The Expanse. Hidalgos del espacio.

La mejor serie de ciencia-ficción de la temporada
Por Chema Mansilla

Son días gloriosos para la ciencia-ficción, aunque sea en sus formatos más pop y de space opera. No asaltan todo tipo de producciones interesantes, y entre ellas, destaca The Expanse, una serie del canal Sy-Fy con los responsables de Hijos de los Hombres detrás.
Aunque al principio no me atraía mucho más que otras series de reciente estreno como Killjoys o Dark Matter (que están bastante bien, por otro lado), la repercusión que los primeros episodios comenzaron a tener en la red (de redes) me hizo tomarme esta serie mucho más en serio y pillarla con ganas. Y ahora que estamos en el fin de su primera temporada, sirva este texto para engrosar la bola de nieve que se está formando alrededor de ella.

The Expanse nos lleva a un futuro no demasiado lejano de la humanidad en el que dos grandes potencias, la Tierra y Marte, en un eco de la pasada Guerra Fría, se reparten de mala gana los recursos del sistema solar en un precario equilibrio de poder que puede desatar un conflicto bélico sin precedentes. De por medio, y para hacer el papel de agente desestabilizador, tenemos una tercera fuerza de carácter político y social que representa los intereses de los colonos y trabajadores de los cinturones de asteroides, que se pelan el culo a trabajar picando roca en espacio en busca de materias primas y hielo, y el factor suerte. Un elemento aleatorio que lleva a la tripulación de un cargo cualquiera a tomar parte en un una cadena de sucesos que, claro está y en interés del público, agitará esta mezcla.

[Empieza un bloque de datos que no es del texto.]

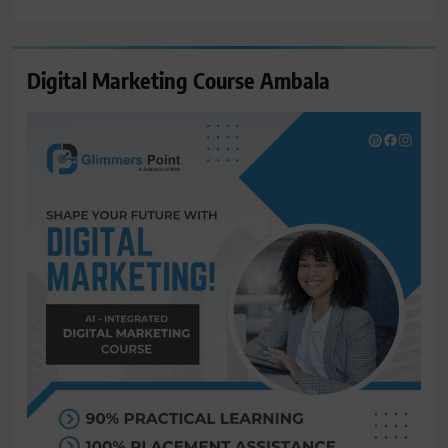
for:
Digital Marketing Course Ambala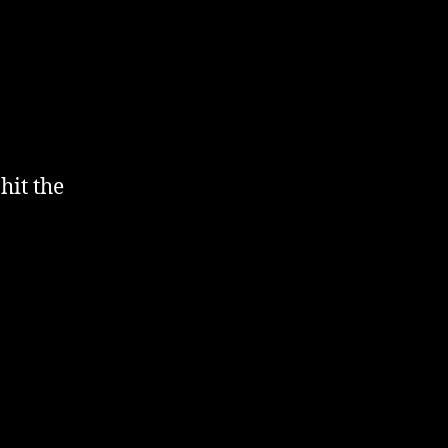
hit the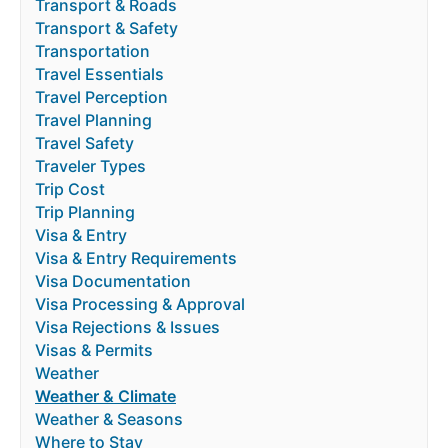
Transport & Roads
Transport & Safety
Transportation
Travel Essentials
Travel Perception
Travel Planning
Travel Safety
Traveler Types
Trip Cost
Trip Planning
Visa & Entry
Visa & Entry Requirements
Visa Documentation
Visa Processing & Approval
Visa Rejections & Issues
Visas & Permits
Weather
Weather & Climate
Weather & Seasons
Where to Stay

Además de la trama política, con cierto aire a peli de espías, tenemos una segunda trama relacionada con la principal en el que en el policía más desastrosos de las colonias investiga el caso de una joven desaparecida. Thomas Jane, el Punisher cinematográfico del que nadie se acuerda, es el principal nombre de este reparto, y hace del detestable detective con sombrero que a lo largo de la temporada irá ganado carisma e interés.

Tal vez sea el reparto, de nuevo acentuando el trabajo de Jane, lo que más echa para atrás en el primer episodio de la serie. Los personajes están acartonados, para qué negarlo, pero poco a poco empiezan a ganar cierto carisma, como si los actores, al enterarse que habría serie más allá del episodio piloto, comenzaran a relajarse y sentirse cómodos. Eso incluye, otra vez, a Jane, que en mi casa empezaba a ser conocido como “el tonto del sombrero del espacio” pero que poco a poco se va haciendo querer. Lo mismo pasa con la tripulación de la Rocinante (sí, el Quijote tiene cierto papel argumental a lo largo de la serie) y con la nave en sí, una trama que por sí misma ha dado para pelis, series y novelas y que aquí suman a la trama principal en apenas dos episodios.

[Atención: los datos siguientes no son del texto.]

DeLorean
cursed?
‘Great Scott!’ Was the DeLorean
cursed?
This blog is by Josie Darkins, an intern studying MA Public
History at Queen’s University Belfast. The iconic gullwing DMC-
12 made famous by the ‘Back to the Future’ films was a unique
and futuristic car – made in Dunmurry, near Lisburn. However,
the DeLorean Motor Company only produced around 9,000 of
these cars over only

La trama engancha  y avanza gracias a esos dos pedales argumentales, político y detectivesco, que mantienen a esta bici galáctica en marcha. Pero es la producción la que hace de esta serie algo realmente destacable. Las influencias y referencias están ahí, a simple vista, las dos más claras son Mass Effect y Blade Runner. Los ecos visuales son continuos y generalmente están bien traídos. Pero como pasó con la última versión de Battlestar Galactica de 2004, son los detalles los que asientan en el espectador toda la polvareda levantada por el argumento y la pirotecnia visual de la serie. Detalles como las diferencias fisiológicas, culturales, sociales y lingüísticas entre los terrestres, los colonos y los marcianos son brillantes. El funcionamiento de la tecnología aquí y allí, que es tan fantástica como plausible en unas pocas décadas. Estos elementos cotidianos, que salen aquí y allá en diálogos aparentemente intrascendentes, o que transcurren en un segundo plano, dotan de un gran realismo y una coherencia interna a la serie que la hacen destacar sobre el resto de series de este mismo género que se han estrenado este año. Cuando las fuerzas armadas de Marte aparecen en pantalla uno no piensa que son cuatro tipos vestidos con equipación de paintball y cuatro LEDS, piensan lo realmente bien equipadas que están esas  tropas y que Marte es una potencia bélica muy a tener en cuenta.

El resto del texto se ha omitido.